D’abord, je pense qu’il faudrait plus qu’un budget pour mettre le pays sur cette voie. Il faudra une continuité  dans les différents budgets qui seront présentés. Il y a eu des budgets, il y en aura encore. Ce qu’il faut, ce sont des stratégies économiques favorisant la croissance pour passer le cap de pays d’upper middle income à pays à revenus élevés. On peut dire qu’on est sur la voie, mais reste à voir si les mesures annoncées seront mis à exécution et généreront davantage de croissance. Il faut plus de dynamisme.
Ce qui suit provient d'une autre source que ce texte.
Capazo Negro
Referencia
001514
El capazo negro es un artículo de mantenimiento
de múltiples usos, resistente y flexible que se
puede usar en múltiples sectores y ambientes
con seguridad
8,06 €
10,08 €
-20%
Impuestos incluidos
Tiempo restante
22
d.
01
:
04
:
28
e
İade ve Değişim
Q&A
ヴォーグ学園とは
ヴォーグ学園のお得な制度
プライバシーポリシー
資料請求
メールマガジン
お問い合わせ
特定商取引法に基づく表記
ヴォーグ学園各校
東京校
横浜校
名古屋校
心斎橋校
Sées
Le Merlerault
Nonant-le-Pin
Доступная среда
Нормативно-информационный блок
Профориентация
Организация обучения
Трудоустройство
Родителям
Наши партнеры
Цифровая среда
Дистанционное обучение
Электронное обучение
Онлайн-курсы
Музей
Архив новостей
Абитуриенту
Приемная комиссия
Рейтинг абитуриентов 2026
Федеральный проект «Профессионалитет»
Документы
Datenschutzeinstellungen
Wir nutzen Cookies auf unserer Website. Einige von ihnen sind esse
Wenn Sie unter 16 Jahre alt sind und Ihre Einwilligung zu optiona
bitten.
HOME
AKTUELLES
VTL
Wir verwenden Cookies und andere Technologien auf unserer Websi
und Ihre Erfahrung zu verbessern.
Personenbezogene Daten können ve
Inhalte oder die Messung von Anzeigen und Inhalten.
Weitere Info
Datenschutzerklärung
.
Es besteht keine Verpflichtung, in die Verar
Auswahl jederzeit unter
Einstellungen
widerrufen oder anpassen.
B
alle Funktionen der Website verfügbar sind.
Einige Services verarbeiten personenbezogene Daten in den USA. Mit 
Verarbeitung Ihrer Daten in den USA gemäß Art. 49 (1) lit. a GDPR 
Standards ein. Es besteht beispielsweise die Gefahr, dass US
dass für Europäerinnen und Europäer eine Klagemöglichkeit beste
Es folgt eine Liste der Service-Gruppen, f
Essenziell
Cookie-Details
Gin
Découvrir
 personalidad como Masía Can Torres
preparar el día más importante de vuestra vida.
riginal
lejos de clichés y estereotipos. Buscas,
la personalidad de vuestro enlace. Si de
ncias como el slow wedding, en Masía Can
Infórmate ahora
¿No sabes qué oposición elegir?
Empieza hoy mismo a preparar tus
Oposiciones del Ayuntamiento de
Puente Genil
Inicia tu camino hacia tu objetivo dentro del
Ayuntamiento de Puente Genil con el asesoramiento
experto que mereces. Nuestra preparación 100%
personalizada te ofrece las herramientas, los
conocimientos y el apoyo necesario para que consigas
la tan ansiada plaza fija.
Ce budget relancera-t-il la consommation ?
Chaque année, la croissance concernant la consommation se situe entre 2 et 3 %. Il y a des mesures par rapport à la fiscalité, comme l’augmentation du seuil de déduction de la taxe. De même que la Negative Income Tax. Le but, c’est d’améliorer le pouvoir d’achat des consommateurs. Cela dit, il ne faut pas qu’il y ait davantage de flambées des prix. Sinon, cela n’aura pas l’effet escompté.  Si les prix sont stables, une amélioration du pouvoir d’achat se fera certainement ressentir.

Peut-on parler d’un « turning point » pour nous propulser vers une nouvelle phase économique ?
Il n’y a rien dans le budget qui l’atteste. Toutefois, il y a une stratégie économique étalée sur trois ans. Le budget annonce la  mise sur pied de l’Economic Development Board, qui permettra une meilleure planification du développement. C’est assez nouveau. Les gens au ministère pourront réfléchir et planifier des stratégies économiques et de développement. Le Board regroupera, sous le même toit, différentes institutions comme le Board of Investment et Entreprise Mauritius. Il y aura une meilleure synergie concernant la promotion et la facilitation d’investissements étrangers, de l’exportation et des services financiers. Sur le plan économique, c’est la mesure qui se démarque du passé. Sur le plan social, c’est la Negative Income Tax pour aider ceux au bas de l’échelle. Toutefois, ce n’est pas suffisant. Il faut désormais pouvoir mettre en œuvre ces mesures. Les objectifs sont connus. Si on arrive à planifier le processus pour les réaliser, ce sera un point positif.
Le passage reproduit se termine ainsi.